Algeria is again registering a large deficit in its balance of payments this year and is making great strides towards the depletion of its foreign exchange reserves.
The new Algerian Prime Minister Abdelaziz Djerad submitted on February 13, 2020 to the National People's Assembly (APN) his “action plan”, focused “on food security, energy transition and the digital economy”. But this action plan outlined in broad outline is, according to the Prime Minister, already already limited by the fall in the receipts of hydrocarbons, principal resource of the country. Djerad says falling exports and oil prices have “worsen” the budget deficit while the trade balance showed at the end of 2019, a deficit of 10 billion dollars.
The country currently produces around one million barrels of oil per day, compared to more than 1.4 million in 2005, according to official figures. With the fall in prices, this corresponds to a 50% drop in oil revenues between 2012 and 2019, while hydrocarbons represent 92% of Algeria's exports.

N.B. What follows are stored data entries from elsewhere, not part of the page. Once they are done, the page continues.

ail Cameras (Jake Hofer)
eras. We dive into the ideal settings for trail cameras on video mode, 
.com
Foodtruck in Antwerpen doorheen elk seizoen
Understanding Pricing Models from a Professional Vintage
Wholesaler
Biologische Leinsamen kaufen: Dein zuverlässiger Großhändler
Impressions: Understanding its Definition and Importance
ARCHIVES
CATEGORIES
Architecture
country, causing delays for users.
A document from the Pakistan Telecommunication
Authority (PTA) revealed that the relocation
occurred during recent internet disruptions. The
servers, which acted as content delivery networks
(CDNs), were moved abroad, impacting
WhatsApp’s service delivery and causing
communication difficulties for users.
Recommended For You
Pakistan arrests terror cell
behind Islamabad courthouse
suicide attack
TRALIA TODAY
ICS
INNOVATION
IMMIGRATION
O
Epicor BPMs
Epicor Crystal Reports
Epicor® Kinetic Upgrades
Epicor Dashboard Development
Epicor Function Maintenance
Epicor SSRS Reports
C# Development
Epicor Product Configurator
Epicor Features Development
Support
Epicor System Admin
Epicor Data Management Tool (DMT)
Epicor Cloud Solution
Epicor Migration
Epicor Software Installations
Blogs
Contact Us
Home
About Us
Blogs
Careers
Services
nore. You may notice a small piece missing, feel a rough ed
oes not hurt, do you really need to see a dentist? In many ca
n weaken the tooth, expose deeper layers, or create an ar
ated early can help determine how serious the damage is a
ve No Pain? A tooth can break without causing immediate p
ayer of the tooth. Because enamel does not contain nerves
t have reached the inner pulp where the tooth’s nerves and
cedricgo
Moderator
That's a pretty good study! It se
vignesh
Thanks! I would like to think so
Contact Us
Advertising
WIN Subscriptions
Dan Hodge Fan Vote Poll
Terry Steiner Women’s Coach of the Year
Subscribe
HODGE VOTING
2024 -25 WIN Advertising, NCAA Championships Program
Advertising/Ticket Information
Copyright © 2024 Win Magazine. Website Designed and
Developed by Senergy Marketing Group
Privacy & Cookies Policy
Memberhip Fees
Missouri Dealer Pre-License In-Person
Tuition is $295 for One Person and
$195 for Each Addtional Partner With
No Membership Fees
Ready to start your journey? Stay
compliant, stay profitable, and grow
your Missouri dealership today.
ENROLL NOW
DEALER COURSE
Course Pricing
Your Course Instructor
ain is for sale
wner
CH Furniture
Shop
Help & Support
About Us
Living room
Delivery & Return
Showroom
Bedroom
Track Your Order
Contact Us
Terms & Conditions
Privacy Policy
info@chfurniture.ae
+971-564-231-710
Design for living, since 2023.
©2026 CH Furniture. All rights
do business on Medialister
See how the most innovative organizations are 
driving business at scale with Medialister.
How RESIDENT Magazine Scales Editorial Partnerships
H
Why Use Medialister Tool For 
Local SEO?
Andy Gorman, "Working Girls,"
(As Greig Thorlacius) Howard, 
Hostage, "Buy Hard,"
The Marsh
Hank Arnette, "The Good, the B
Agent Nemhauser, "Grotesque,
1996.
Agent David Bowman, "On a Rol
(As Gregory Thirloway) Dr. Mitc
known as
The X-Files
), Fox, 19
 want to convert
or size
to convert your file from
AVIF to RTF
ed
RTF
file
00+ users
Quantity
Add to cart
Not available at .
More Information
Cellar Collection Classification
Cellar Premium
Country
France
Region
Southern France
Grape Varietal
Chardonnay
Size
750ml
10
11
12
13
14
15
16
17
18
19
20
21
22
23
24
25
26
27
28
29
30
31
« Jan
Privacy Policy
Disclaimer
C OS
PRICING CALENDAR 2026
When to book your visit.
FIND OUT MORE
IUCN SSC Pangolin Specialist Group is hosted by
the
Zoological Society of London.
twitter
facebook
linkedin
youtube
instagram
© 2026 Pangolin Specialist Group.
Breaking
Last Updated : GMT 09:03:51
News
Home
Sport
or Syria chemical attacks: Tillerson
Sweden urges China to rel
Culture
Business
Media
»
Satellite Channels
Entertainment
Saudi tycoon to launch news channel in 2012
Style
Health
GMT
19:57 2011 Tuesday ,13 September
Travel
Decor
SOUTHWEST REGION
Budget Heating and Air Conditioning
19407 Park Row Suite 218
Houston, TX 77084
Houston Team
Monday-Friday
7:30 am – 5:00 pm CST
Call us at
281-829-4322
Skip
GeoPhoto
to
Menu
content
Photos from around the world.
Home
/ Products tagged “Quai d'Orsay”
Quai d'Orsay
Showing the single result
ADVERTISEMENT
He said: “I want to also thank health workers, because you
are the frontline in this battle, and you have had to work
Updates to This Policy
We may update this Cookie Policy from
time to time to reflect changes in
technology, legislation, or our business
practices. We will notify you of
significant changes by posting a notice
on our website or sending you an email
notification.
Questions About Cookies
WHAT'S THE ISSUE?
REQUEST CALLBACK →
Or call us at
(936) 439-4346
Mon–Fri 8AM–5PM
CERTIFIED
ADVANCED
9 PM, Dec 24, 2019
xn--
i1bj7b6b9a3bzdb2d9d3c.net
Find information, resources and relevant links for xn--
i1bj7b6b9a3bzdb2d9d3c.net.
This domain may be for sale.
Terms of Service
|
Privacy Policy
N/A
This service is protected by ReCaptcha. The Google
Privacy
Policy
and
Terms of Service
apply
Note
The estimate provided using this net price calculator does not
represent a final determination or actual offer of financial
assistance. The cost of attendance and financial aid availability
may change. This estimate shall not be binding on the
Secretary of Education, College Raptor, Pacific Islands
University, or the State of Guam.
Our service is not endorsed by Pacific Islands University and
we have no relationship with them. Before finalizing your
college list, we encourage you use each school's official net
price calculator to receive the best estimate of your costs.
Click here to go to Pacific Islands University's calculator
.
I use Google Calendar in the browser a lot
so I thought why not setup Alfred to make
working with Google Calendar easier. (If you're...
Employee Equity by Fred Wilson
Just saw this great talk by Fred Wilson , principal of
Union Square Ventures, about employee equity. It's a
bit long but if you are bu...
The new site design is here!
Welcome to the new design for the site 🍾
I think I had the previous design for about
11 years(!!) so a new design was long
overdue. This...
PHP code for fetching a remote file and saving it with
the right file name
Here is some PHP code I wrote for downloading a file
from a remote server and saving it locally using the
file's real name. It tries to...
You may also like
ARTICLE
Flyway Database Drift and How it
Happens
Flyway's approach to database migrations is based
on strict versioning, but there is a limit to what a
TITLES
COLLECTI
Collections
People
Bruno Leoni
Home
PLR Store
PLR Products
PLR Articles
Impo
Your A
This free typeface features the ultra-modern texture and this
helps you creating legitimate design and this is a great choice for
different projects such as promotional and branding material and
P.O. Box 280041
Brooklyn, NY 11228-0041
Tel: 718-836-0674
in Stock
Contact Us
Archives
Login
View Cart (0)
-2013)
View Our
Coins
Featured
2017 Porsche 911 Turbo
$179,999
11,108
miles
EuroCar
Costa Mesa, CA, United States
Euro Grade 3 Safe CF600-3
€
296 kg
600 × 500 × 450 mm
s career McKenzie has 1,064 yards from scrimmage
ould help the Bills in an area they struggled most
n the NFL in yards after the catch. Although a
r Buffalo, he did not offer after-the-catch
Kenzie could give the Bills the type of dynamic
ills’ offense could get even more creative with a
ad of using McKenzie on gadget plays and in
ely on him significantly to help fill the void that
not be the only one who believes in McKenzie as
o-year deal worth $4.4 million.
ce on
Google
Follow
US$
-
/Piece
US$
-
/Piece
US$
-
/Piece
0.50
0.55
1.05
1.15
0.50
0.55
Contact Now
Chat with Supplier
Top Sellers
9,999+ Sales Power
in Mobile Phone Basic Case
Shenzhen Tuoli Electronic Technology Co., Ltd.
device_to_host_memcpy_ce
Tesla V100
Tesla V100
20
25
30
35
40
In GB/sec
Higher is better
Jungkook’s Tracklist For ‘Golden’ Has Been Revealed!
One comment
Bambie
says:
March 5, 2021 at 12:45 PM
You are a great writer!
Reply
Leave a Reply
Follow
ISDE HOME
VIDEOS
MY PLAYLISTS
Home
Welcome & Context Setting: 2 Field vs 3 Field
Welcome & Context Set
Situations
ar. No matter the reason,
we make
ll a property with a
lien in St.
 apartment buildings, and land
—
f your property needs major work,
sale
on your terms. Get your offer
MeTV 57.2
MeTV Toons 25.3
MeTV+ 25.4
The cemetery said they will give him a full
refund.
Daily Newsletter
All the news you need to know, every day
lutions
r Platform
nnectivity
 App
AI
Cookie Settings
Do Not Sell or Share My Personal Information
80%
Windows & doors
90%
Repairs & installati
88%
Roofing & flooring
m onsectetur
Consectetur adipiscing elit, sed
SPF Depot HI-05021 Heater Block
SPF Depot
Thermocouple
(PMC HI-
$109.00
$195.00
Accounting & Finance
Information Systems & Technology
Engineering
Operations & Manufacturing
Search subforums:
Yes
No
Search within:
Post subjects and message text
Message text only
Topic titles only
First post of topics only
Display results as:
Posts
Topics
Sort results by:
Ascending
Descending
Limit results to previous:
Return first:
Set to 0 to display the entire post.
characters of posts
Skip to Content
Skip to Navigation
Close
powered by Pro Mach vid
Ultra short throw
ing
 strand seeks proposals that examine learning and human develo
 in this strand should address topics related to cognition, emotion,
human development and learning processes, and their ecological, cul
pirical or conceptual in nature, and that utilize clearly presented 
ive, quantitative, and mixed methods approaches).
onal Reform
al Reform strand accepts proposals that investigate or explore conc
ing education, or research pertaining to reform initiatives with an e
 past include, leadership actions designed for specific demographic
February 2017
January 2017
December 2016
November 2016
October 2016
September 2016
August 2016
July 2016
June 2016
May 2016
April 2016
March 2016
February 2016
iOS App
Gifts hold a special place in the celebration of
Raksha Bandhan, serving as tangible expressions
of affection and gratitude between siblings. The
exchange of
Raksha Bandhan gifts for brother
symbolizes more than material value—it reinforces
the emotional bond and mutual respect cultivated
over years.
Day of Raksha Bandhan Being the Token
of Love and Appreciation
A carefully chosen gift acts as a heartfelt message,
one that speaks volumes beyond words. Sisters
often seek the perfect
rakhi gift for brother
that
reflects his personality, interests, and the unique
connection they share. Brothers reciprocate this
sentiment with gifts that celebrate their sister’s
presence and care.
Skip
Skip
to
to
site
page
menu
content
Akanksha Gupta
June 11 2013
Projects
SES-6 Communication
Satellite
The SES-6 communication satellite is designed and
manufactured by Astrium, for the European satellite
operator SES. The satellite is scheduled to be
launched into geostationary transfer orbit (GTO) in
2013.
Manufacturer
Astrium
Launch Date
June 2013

Equally worrying, the domestic public debt rose from 26% of GDP in 2017 to 45% of GDP in 2019, said the Prime Minister, appointed on December 28 by President Abdelmadjid Tebboune, before the hemicycle.
The Central Bank announced in early February that the country's foreign exchange reserves had dropped to $ 62 billion at the end of 2019 from 79.88 billion at the end of 2018 and 97.22 billion at the end of 2017. These reserves should continue to decrease to reach 51.6 billion dollars at the end of 2020, according to the forecasts of the last finance law, and could at this rate, eventually run out by 2024.
The new Prime Minister has promised to clean up “the catastrophic legacy” and put an end to “excesses that characterized the management of state affairs” during the twenty years in power of deposed president Abdelaziz Bouteflika. Decades characterized by the capture and diversion of oil revenues.
Djerad has promised to break with “all the past practices in political and socio-economic governance”, having led, according to him, to a “methodical destruction of economic enterprises and the marginalization of skills”.
Pending possible “structural reforms”, which will take time to take effect, the draft budget 2020 still projects a large deficit. The expected ordinary tax revenue, ie 3,000 billion dinars (23 billion euros), will barely cover the public service wage bill, which is around 2,900 billion dinars each year.
Not to mention other accumulated deficits, such as that of the National Pension Fund (CNR) which would amount to 700 billion dinars (5.3 billion euros). A real economic and budgetary impasse which risks leading Algeria towards painful adjustments, under the caudine forks of the IMF.